== What is being asked ==
Below are the entries. Transcribe exactly the lines from the one with "Кондиционеры 25-30 кв.м." through the one with "Инверторные кондиционеры Ballu", ends included, and leave out all others.

*** Opening Records for the task ***

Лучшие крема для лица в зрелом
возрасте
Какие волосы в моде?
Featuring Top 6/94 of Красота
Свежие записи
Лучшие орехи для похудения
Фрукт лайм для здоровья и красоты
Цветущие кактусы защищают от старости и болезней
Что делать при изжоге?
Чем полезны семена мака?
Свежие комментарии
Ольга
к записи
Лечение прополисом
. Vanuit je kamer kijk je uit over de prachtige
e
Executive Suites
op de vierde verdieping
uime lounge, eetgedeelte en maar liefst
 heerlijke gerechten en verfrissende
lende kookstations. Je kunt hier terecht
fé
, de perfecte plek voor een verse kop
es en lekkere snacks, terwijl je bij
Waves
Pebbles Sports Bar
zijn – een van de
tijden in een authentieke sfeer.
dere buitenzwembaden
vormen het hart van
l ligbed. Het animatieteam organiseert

*** Closing Records for the task ***
*** Opening Records for the task ***

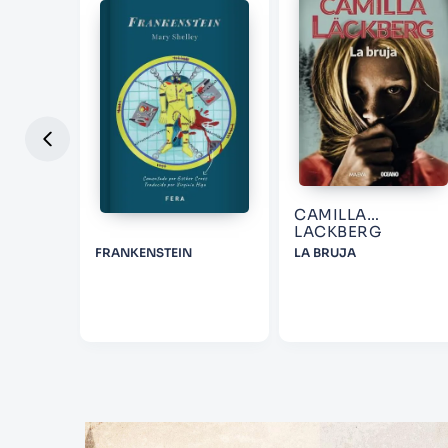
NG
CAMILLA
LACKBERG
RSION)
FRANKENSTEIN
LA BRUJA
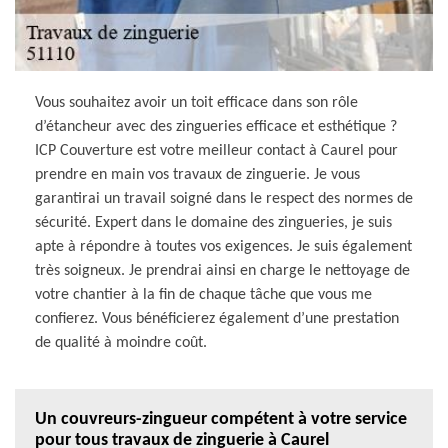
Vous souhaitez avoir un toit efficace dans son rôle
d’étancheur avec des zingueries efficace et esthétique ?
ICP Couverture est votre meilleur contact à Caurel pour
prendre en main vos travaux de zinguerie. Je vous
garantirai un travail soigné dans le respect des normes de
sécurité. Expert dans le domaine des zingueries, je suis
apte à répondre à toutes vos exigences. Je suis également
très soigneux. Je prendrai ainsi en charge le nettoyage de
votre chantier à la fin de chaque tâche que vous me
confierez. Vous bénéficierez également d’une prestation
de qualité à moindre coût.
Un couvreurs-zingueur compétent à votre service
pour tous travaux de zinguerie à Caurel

*** Closing Records for the task ***
*** Opening Records for the task ***

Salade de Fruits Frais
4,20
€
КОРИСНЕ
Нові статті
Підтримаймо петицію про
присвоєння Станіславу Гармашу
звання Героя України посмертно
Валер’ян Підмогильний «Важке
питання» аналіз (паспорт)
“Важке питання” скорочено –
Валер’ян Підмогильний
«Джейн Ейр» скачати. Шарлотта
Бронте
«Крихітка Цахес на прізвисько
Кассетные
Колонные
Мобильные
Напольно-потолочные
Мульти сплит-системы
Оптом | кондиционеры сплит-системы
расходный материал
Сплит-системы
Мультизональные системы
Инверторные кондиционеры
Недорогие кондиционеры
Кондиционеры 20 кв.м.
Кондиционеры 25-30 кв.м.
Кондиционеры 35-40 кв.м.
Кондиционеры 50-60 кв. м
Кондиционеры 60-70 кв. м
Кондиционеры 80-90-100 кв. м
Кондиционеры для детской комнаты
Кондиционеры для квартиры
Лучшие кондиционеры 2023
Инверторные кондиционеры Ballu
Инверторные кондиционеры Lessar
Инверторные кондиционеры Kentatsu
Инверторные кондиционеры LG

*** Closing Records for the task ***

== Output ==
Кондиционеры 25-30 кв.м.
Кондиционеры 35-40 кв.м.
Кондиционеры 50-60 кв. м
Кондиционеры 60-70 кв. м
Кондиционеры 80-90-100 кв. м
Кондиционеры для детской комнаты
Кондиционеры для квартиры
Лучшие кондиционеры 2023
Инверторные кондиционеры Ballu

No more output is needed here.